Task brief: The listing must be reproduced in full, exactly as it stands.
== Data under study ==
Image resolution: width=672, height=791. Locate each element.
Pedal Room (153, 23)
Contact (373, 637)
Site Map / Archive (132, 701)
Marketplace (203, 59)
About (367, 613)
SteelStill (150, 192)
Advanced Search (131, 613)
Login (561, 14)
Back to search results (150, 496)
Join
===
Answer section:
Image resolution: width=672, height=791. Locate each element.
Pedal Room (153, 23)
Contact (373, 637)
Site Map / Archive (132, 701)
Marketplace (203, 59)
About (367, 613)
SteelStill (150, 192)
Advanced Search (131, 613)
Login (561, 14)
Back to search results (150, 496)
Join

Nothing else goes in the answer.